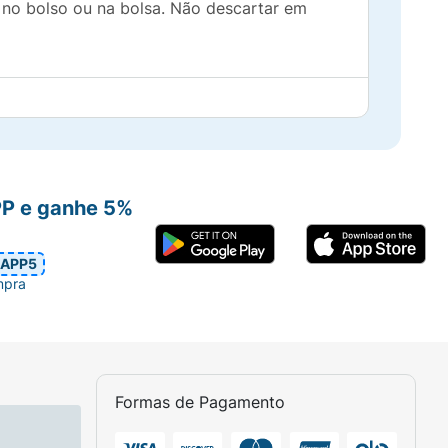
s no bolso ou na bolsa. Não descartar em
PP e ganhe 5%
APP5
mpra
Formas de Pagamento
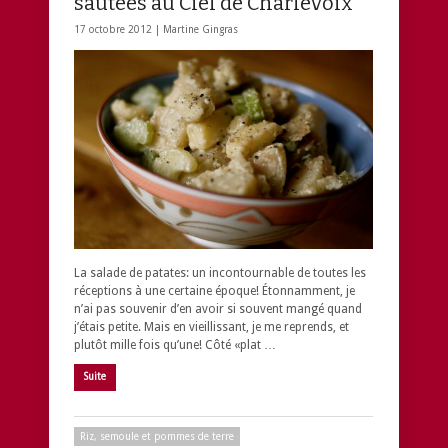
sautées au Ciel de Charlevoix
17 octobre 2012 |
Martine Gingras
La salade de patates: un incontournable de toutes les
réceptions à une certaine époque! Étonnamment, je
n’ai pas souvenir d’en avoir si souvent mangé quand
j’étais petite. Mais en vieillissant, je me reprends, et
plutôt mille fois qu’une! Côté «plat …
Suite
Riz, semoule et pommes de terre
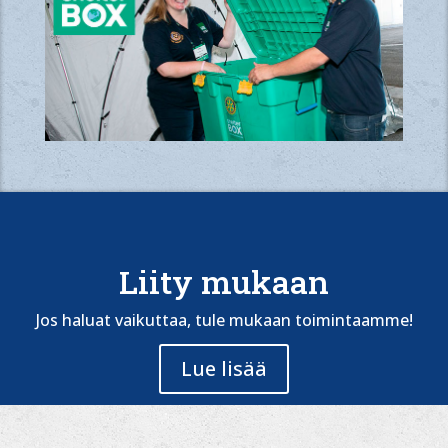
Liity mukaan
Jos haluat vaikuttaa, tule mukaan toimintaamme!
Lue lisää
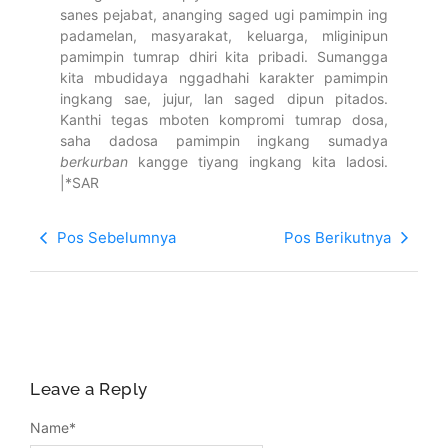
sanes pejabat, ananging saged ugi pamimpin ing
padamelan, masyarakat, keluarga, mliginipun
pamimpin tumrap dhiri kita pribadi. Sumangga
kita mbudidaya nggadhahi karakter pamimpin
ingkang sae, jujur, lan saged dipun pitados.
Kanthi tegas mboten kompromi tumrap dosa,
saha dadosa pamimpin ingkang sumadya
berkurban
kangge tiyang ingkang kita ladosi.
|*SAR
Pos Sebelumnya
Pos Berikutnya
Leave a Reply
Name
*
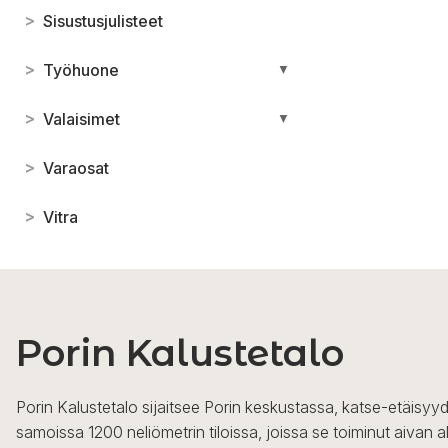
>
Sisustusjulisteet
>
Työhuone
▼
>
Valaisimet
▼
>
Varaosat
>
Vitra
Porin Kalustetalo
Porin Kalustetalo sijaitsee Porin keskustassa, katse-etäisyyd
samoissa 1200 neliömetrin tiloissa, joissa se toiminut aivan a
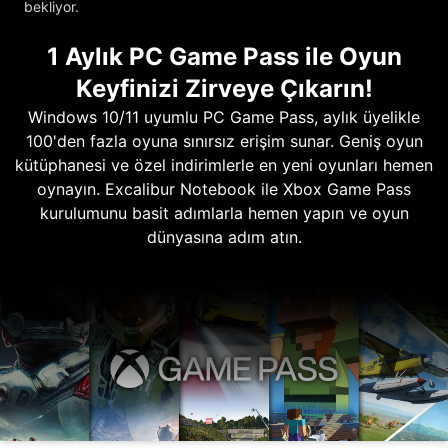
bekliyor.
1 Aylık PC Game Pass ile Oyun
Keyfinizi Zirveye Çıkarın!
Windows 10/11 uyumlu PC Game Pass, aylık üyelikle
100'den fazla oyuna sınırsız erişim sunar. Geniş oyun
kütüphanesi ve özel indirimlerle en yeni oyunları hemen
oynayın. Excalibur Notebook ile Xbox Game Pass
kurulumunu basit adımlarla hemen yapın ve oyun
dünyasına adım atın.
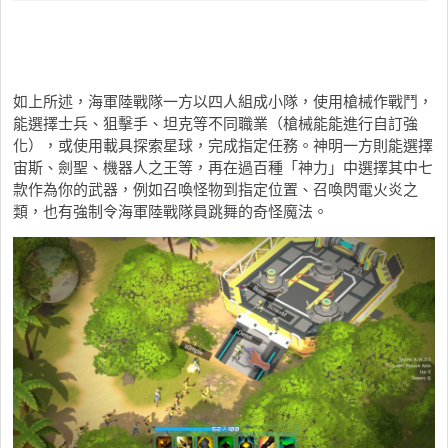
如上所述，海軍陸戰隊一方以四人組成小隊，使用槍械作戰鬥，
能選擇士兵、狙擊手、坦克等不同職業（槍械能能進行自訂強
化），或使用載具探索星球，完成指定任務。神明一方則能選擇
宙斯、劍聖、機器人之王等，再在過百種「神力」中選擇其中七
款作為你的武器，例如召喚怪物到指定位置、召喚閃電火炎之
類，也有強制令海軍陸戰隊員跳舞的奇怪魔法。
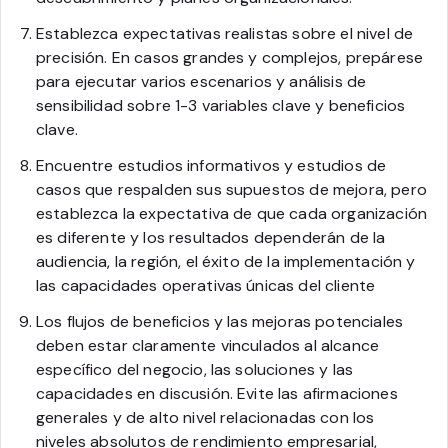
Establezca expectativas realistas sobre el nivel de
precisión. En casos grandes y complejos, prepárese
para ejecutar varios escenarios y análisis de
sensibilidad sobre 1-3 variables clave y beneficios
clave.
Encuentre estudios informativos y estudios de
casos que respalden sus supuestos de mejora, pero
establezca la expectativa de que cada organización
es diferente y los resultados dependerán de la
audiencia, la región, el éxito de la implementación y
las capacidades operativas únicas del cliente
Los flujos de beneficios y las mejoras potenciales
deben estar claramente vinculados al alcance
específico del negocio, las soluciones y las
capacidades en discusión. Evite las afirmaciones
generales y de alto nivel relacionadas con los
niveles absolutos de rendimiento empresarial,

▶ [INSTRUCTIONS FOR THE TASK]
From the line with "PP e ganhe 5%" up to and including the line with "padamelan, masyarakat, keluarga, mliginipun" above, retype every line exactly and nothing more; leave out the pictures.

▶ [ANSWER TO THIS EXERCISE]
PP e ganhe 5%
APP5
mpra
Formas de Pagamento
sautées au Ciel de Charlevoix
17 octobre 2012 |
Martine Gingras
La salade de patates: un incontournable de toutes les
réceptions à une certaine époque! Étonnamment, je
n’ai pas souvenir d’en avoir si souvent mangé quand
j’étais petite. Mais en vieillissant, je me reprends, et
plutôt mille fois qu’une! Côté «plat …
Suite
Riz, semoule et pommes de terre
Liity mukaan
Jos haluat vaikuttaa, tule mukaan toimintaamme!
Lue lisää
sanes pejabat, ananging saged ugi pamimpin ing
padamelan, masyarakat, keluarga, mliginipun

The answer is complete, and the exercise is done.